What did not work: When we talked with other small and medium businesses (“SMBs”) we had a perception we would be able to simply upload our existing reports and ask for insights. That did not work at all. ChatGPT’s spreadsheet functionality has never worked as is currently claimed. Other systems were not much better. However, we were comfortable enough coding that the ‘low-code’ capability made possible by the AI tools we evaluated were very successful.
Conclusions
We attempted to use AI in a manufacturing business in both the sales and operations functions. For both, the initial phase was analysis. The results were much better in operations where the questions were more bounded and our access to data more structured. We showed that improved reporting in a poor MRP/ERP environment greatly improved using low-code software and cut ship times significantly – from 16 weeks down to three.

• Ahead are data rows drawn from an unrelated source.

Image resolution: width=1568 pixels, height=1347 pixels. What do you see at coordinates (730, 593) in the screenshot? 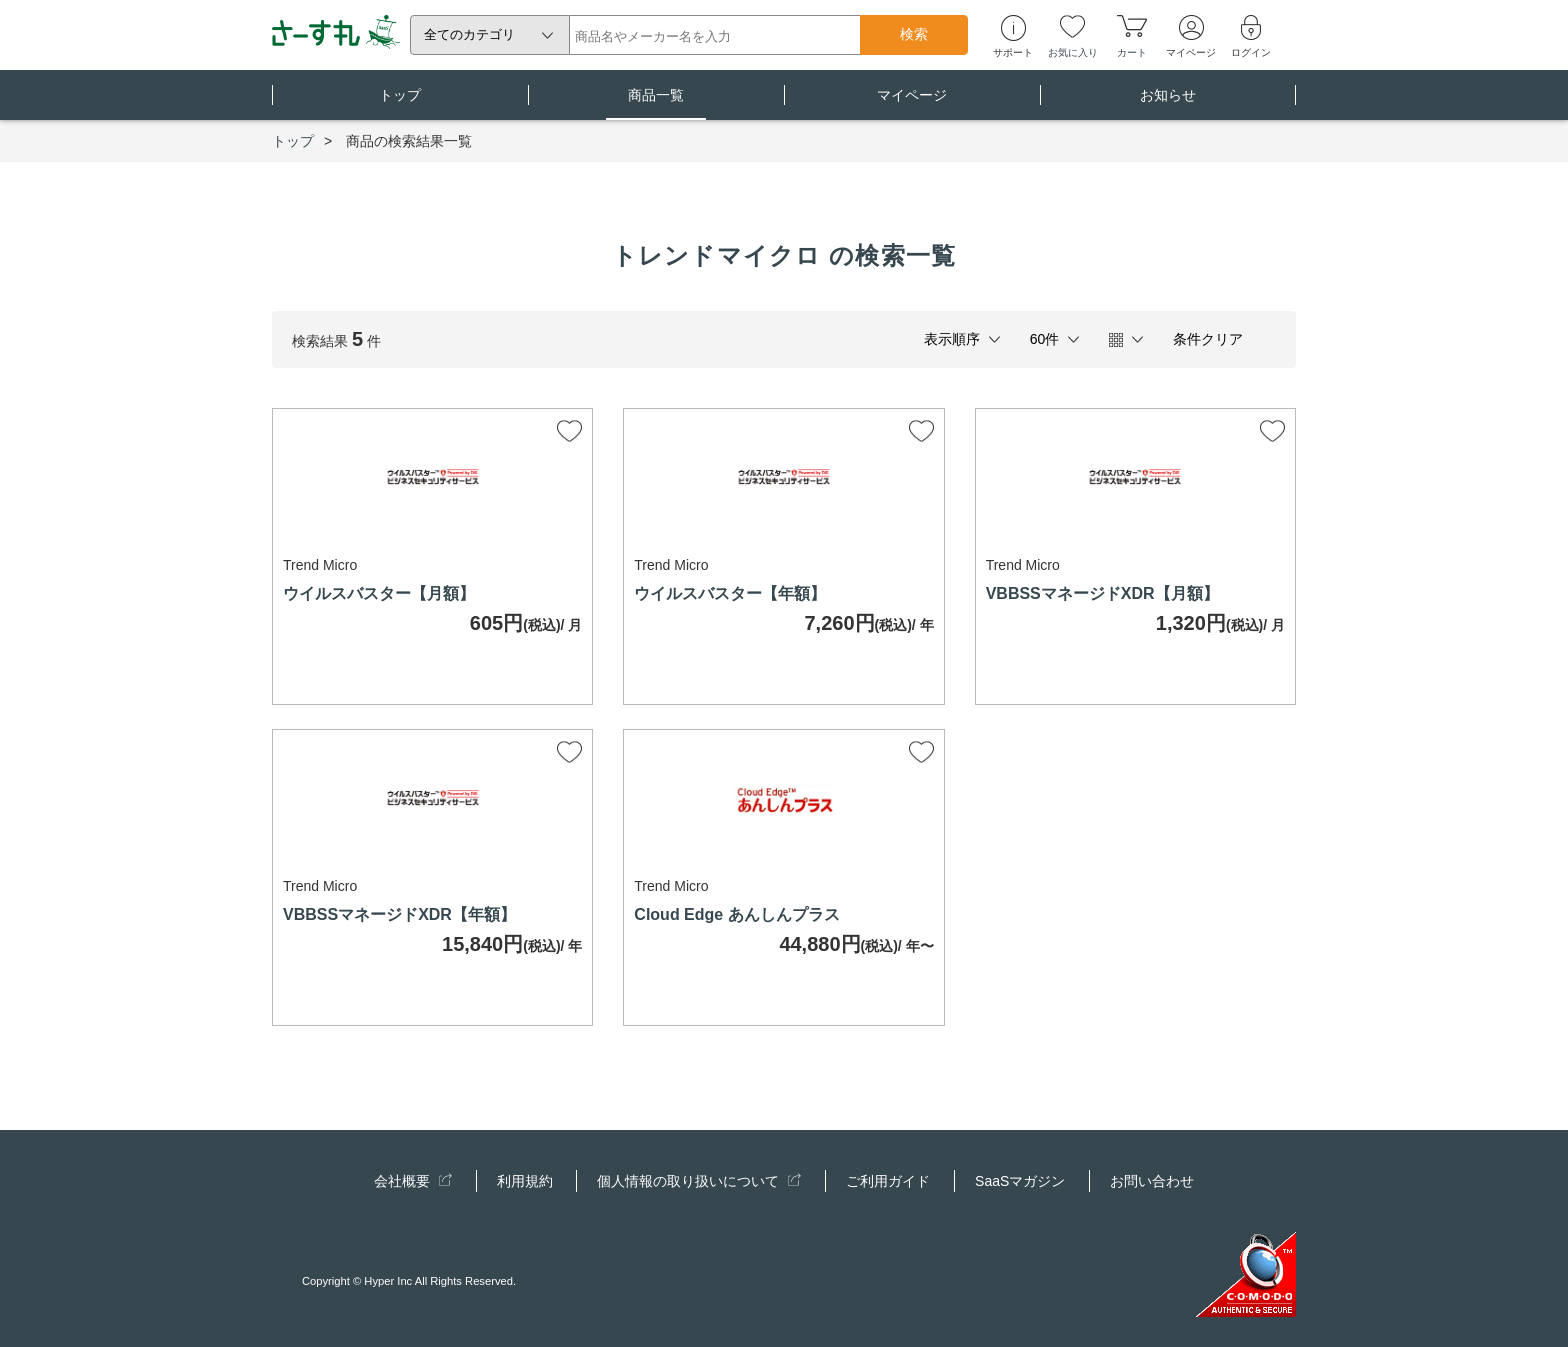
I see `ウイルスバスター【年額】` at bounding box center [730, 593]. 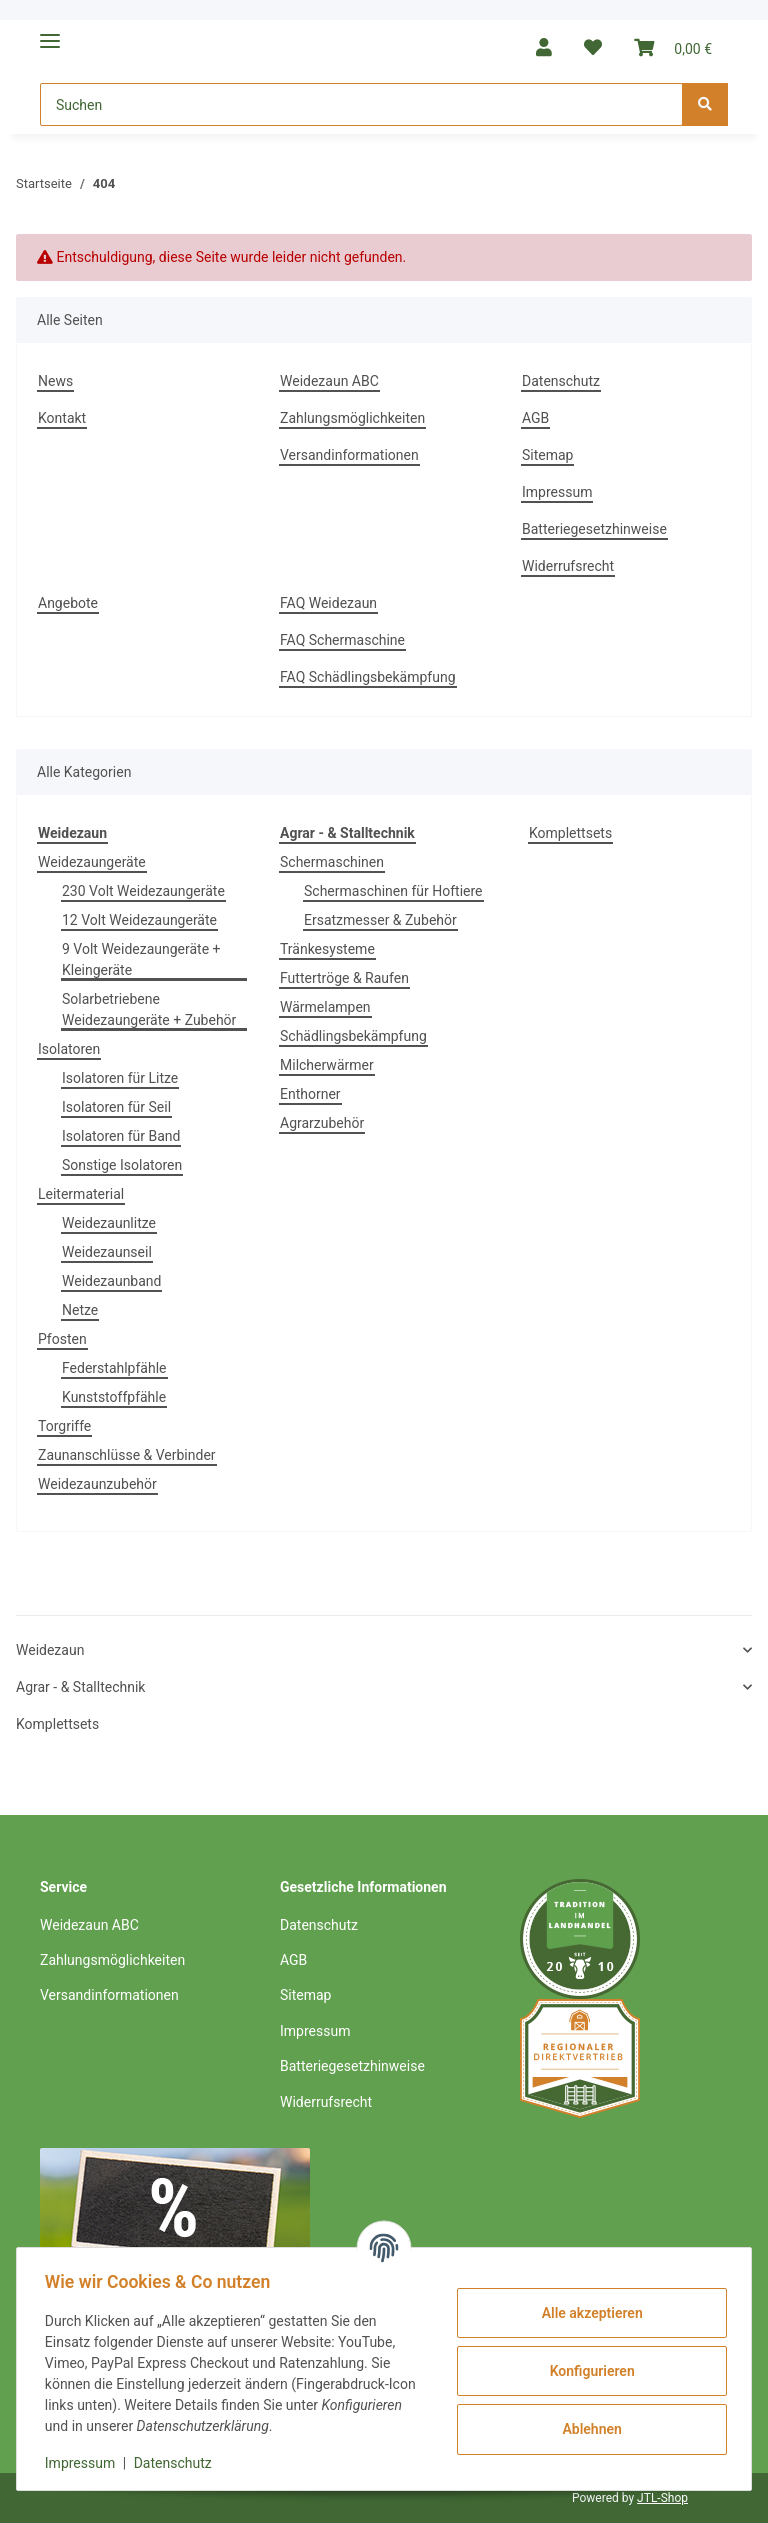 What do you see at coordinates (561, 381) in the screenshot?
I see `Datenschutz` at bounding box center [561, 381].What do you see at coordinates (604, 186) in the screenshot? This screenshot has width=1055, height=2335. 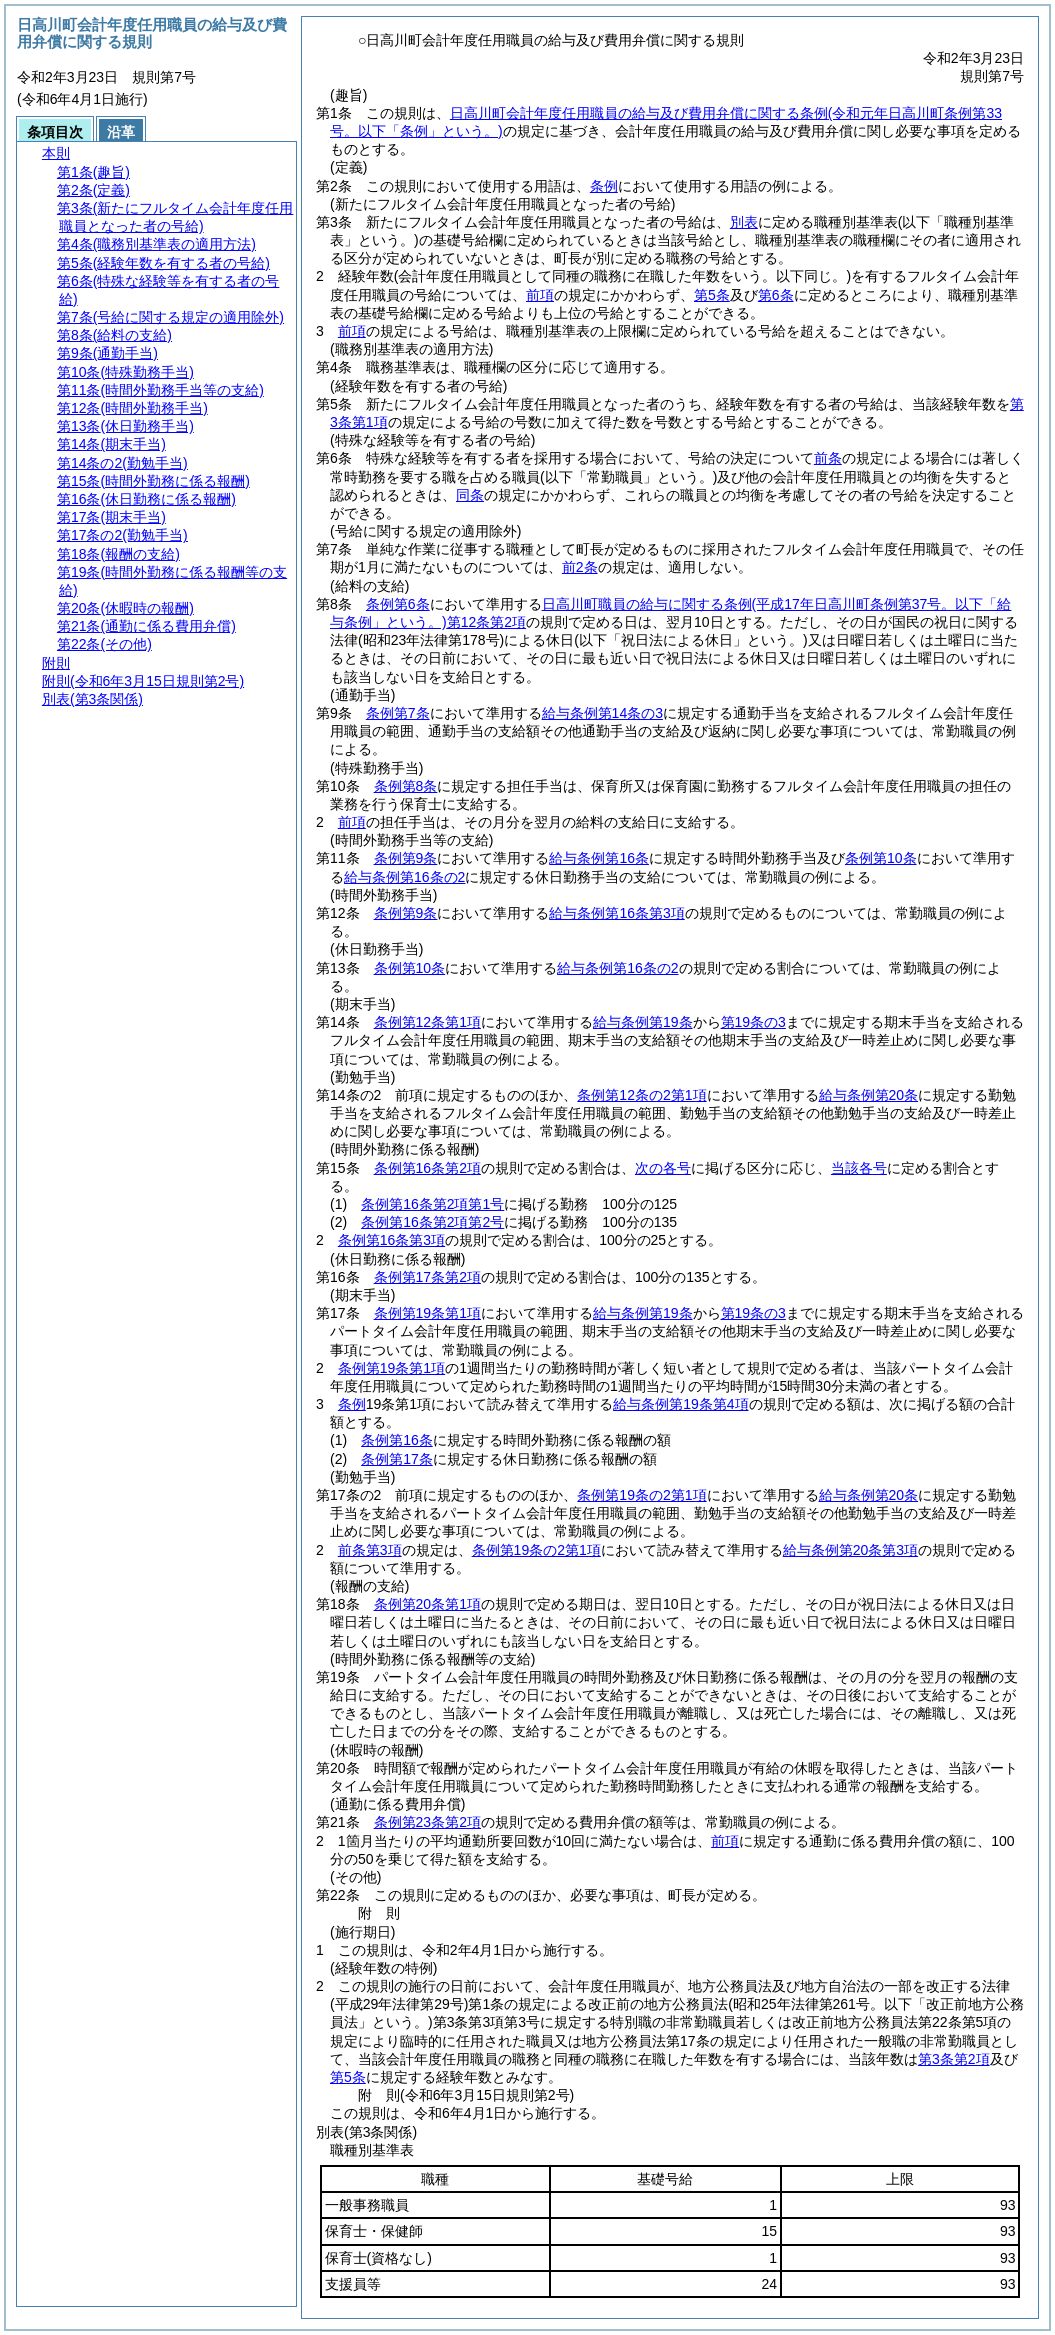 I see `条例` at bounding box center [604, 186].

Sales results helped in analyzing the customer universe, but ultimately made no financial impact. From conversations with other SMBs, we believe that this will hold true in other businesses – manufacturers will see the greatest and fastest payback from the use of AI in operational improvements. This improvement, when used to focus on results that benefit customers through lower costs and superior quality, can then lead to improved sales.